DISCLAIMER: I received a complimentary copy of this book for the purposes of review and I have received other books from Genealogical Publishing Company, also for review. However, my opinions are my own and not influenced by outside sources.

In November 2021, I reviewed Joseph Lee Boyle’s book, New-England Runaways, 1769-1773., which was newly published.

Boyle’s newest book in the series is now hot off the press.

New-England Runaways, 1774-1777 is particularly interesting because not only does it contain entries full of juicy, hard-to-find details about ancestors who lived in the 18th century, it also covers runaways who took to foot during the first half of the American Revolution.

No Table of Contents is needed, as entries are listed in alphabetical order by surname. The Introduction, however, makes for as interesting a read as the book itself as Mr. Boyle shares examples of the types of records found, mostly in local newspapers.

There are errant husbands – and wives, runaway servants, military deserters and even ads seeking the return of stolen items with the majority of ads placed in newspapers in New England and New York.

Abridged Examples:

Anderson, Ashebell – with the sloop Jolly and much cargo, sailed from Middletwon, Connecticut on 4 December 1774 with orders to proceed directly to Rhode Island. However, information has him placed in North Carolina. He is a repeat offender, having stolen the same sloop and cargo four years previously. Full entry describes Mr. Anderson in detail along with cargo, the ship, and various merchants involved with the shipment.

Smith, Thomas and William Benson, a Negro man escaped from jail in Cambridge, Massachusetts on 17 November 1775. Smith is a well known thief who ‘hath been in almost all the Goals on the Continent.’ Full description of both men is given with $2.00 reward offered for their capture.

Goodrich, Solomon, accused by his wife Esther of having ‘cruelly pulled my hair, pinch’d my flesh, kick’d me out of the bed, dragged me out by my arms and my heels, dragged me across the room and flung ashes upon me to smother me – and more! For these reasons, she has left his bed and board, 22 October 1776.

Greenhill, Joseph – was charged with breaking into the house of Captain Samuel Leffingwell of Norwich, Connecticut and stole a ‘quantity of plate,’ which was then melted into bars. He was a repeat offender, having the mark of amputation on both ears. Under the alias of John Brown, he was tried and sentenced to be hanged in Litchfield, but broke out of jail and escaped.

Silk, Thomas alias Old Ginger, a villain, Thomas Dix, a British soldier, John Cunningham, another British soldier and a number of German prisoners (Hessians?) have escaped or deserted in Boston, 28 November 1777.

I really, really wish I could find an ancestor or two in this book. Although I see some familiar surnames like Coffin and Buckman, I didn’t even find anyone closely related to an ancestor.

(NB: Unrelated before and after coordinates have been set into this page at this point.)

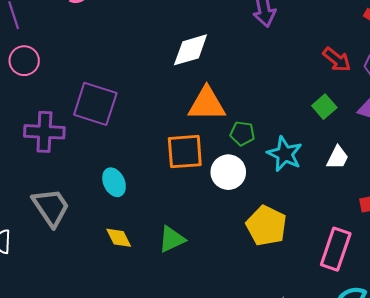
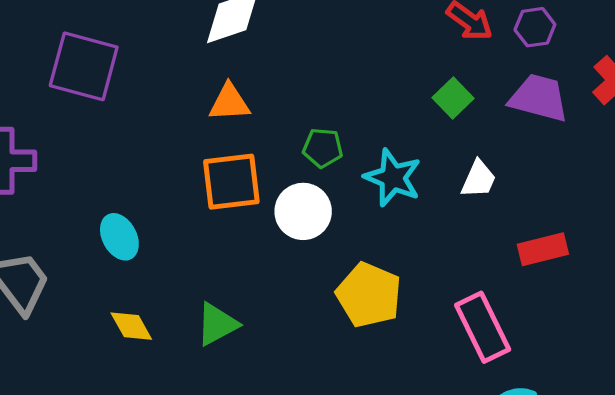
purple square: (95, 104) -> (84, 66), moved
orange triangle: (207, 104) -> (229, 103), moved, size x0.7
pink rectangle: (336, 249) -> (483, 327), turned -42

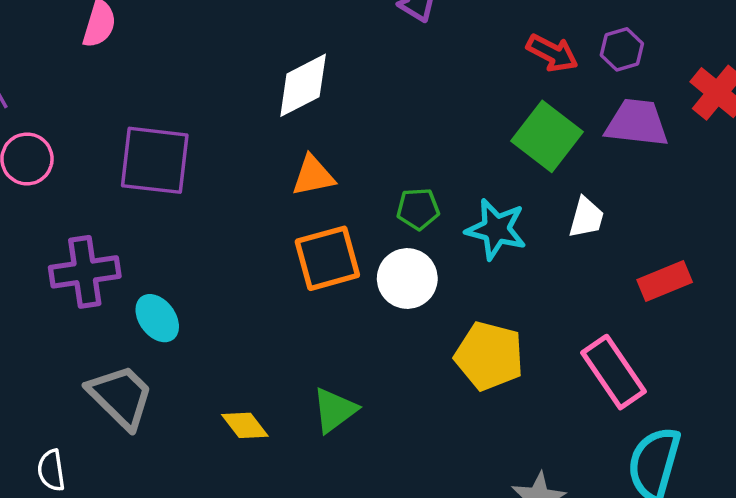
green square: (453, 98) -> (547, 136), size x1.6
cyan ellipse: (119, 237) -> (157, 318), moved

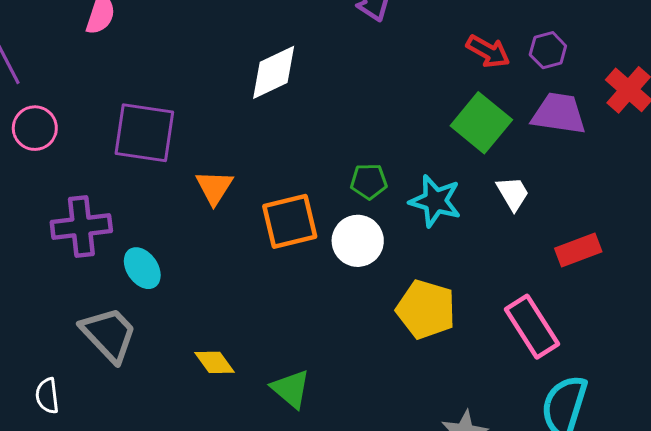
orange triangle: (313, 176) -> (214, 187), moved, turned -48
white trapezoid: (586, 218) -> (513, 193), turned -48
green triangle: (335, 410) -> (291, 389), moved, turned -45

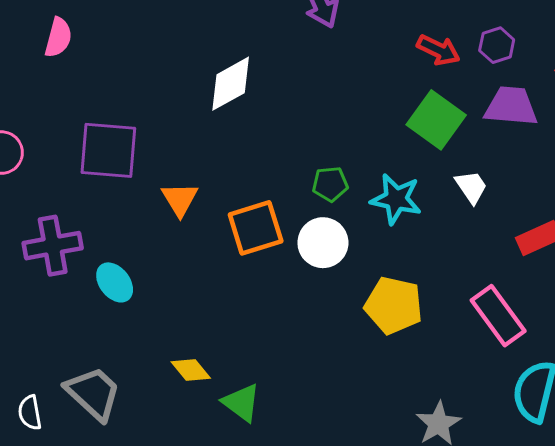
gray trapezoid: (109, 334) -> (93, 393), moved
green triangle: (291, 389) -> (241, 403), moved

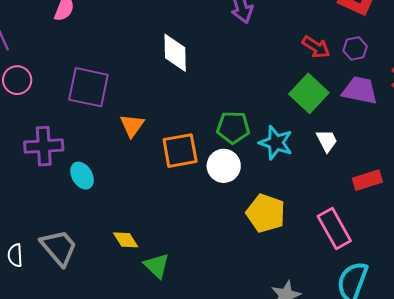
white diamond: (231, 84) -> (175, 53), turned -69
green pentagon: (330, 184) -> (233, 127), size x1.4

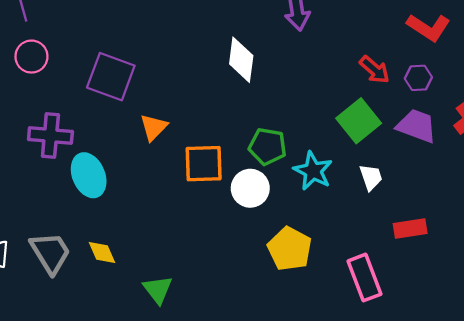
white diamond: (175, 53) -> (241, 60), moved
cyan ellipse: (82, 176) -> (89, 175), size x1.4
yellow diamond: (126, 240) -> (102, 252), moved

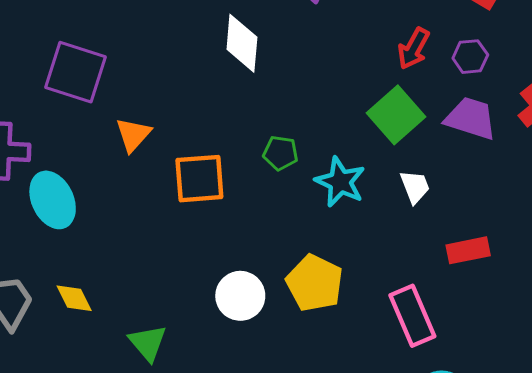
red arrow: (375, 70) -> (414, 48), turned 80
green pentagon: (267, 146) -> (280, 153), size x0.7
white circle: (250, 188) -> (240, 296), moved

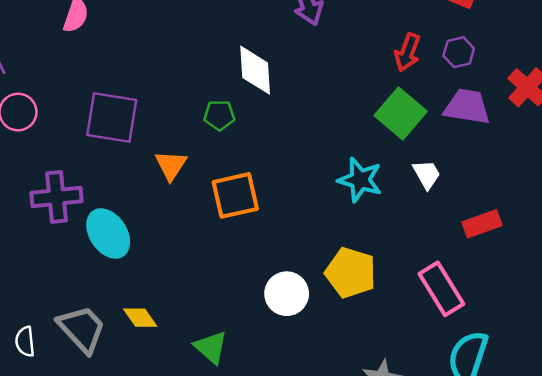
green pentagon: (280, 153) -> (219, 115), moved

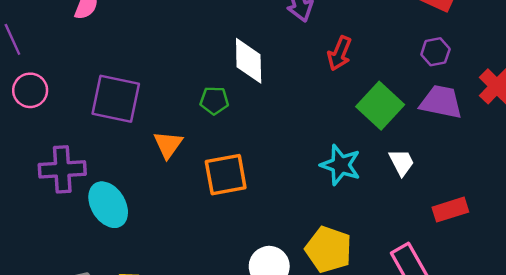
red arrow: (407, 52) -> (339, 53), moved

In spite of that, this book is a fun, interesting volume that most definitely paints a picture of daily life in the late 1700s. For those who might think life was simpler back then, it appears there was still enough crime to be found and unhappy servants, slaves, wives and soldiers were unhappy with their lives and chose to take off. Life was not so simple back in the ‘good old days.’

New-England Runaways, 1774-1777, compiled by Joseph Lee Boyle (as well as numerous other books in Mr. Boyle’s series on colonial runaways – prices vary) can be purchased for $45.00 online from Genealogical Publishing Company.